*Instructions for the task*. Given the material below, repeat exactly the lines from the one containing "慢性腰痛や腰椎ヘルニア、坐骨神経" through the final line, and nothing else.

*Data extract*.
[Start of Attachment]
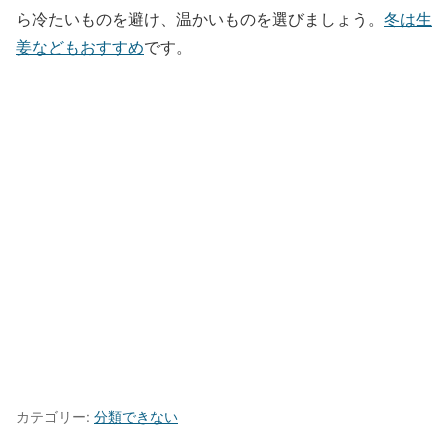
ら冷たいものを避け、温かいものを選びましょう。
冬は生
姜などもおすすめ
です。
カテゴリー:
分類できない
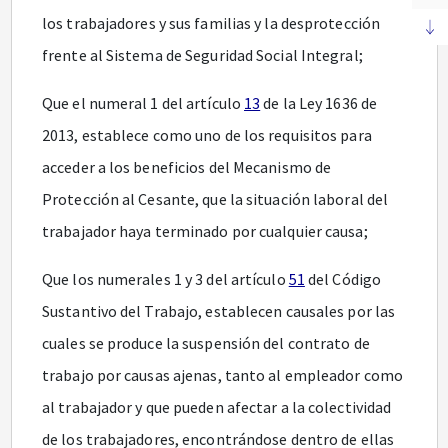
los trabajadores y sus familias y la desprotección
frente al Sistema de Seguridad Social Integral;
Que el numeral 1 del artículo
13
de la Ley 1636 de
2013, establece como uno de los requisitos para
acceder a los beneficios del Mecanismo de
Protección al Cesante, que la situación laboral del
trabajador haya terminado por cualquier causa;
Que los numerales 1 y 3 del artículo
51
del Código
Sustantivo del Trabajo, establecen causales por las
cuales se produce la suspensión del contrato de
trabajo por causas ajenas, tanto al empleador como
al trabajador y que pueden afectar a la colectividad
de los trabajadores, encontrándose dentro de ellas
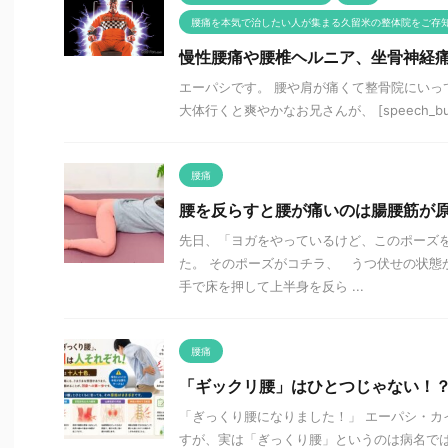
腰痛を本気で治したい人が集まる久留米の整体院をご存
慢性腰痛や腰椎ヘルニア、坐骨神経
エーパシです。 腰や肩が痛くて整骨院にいっ
大体行くと爽やかなお兄さんが、 [speech_bubble ty
腰痛
腰を反らすと腰が痛いのは腸腰筋が
先日、「ヨガをやっているけど、このポーズ
た。 そのポーズがコチラ、 うつ伏せの状態
手で床を押して上半身を反ら ...
腰痛
「ギックリ腰」はひとつじゃない！
「ぎっくり腰になりました！」 エーパシ・カ
すが、実は「ぎっくり腰」というのは病名では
[End of Attachment]
*Solution below*.
慢性腰痛や腰椎ヘルニア、坐骨神経
エーパシです。 腰や肩が痛くて整骨院にいっ
大体行くと爽やかなお兄さんが、 [speech_bubble ty
腰痛
腰を反らすと腰が痛いのは腸腰筋が
先日、「ヨガをやっているけど、このポーズ
た。 そのポーズがコチラ、 うつ伏せの状態
手で床を押して上半身を反ら ...
腰痛
「ギックリ腰」はひとつじゃない！
「ぎっくり腰になりました！」 エーパシ・カ
すが、実は「ぎっくり腰」というのは病名では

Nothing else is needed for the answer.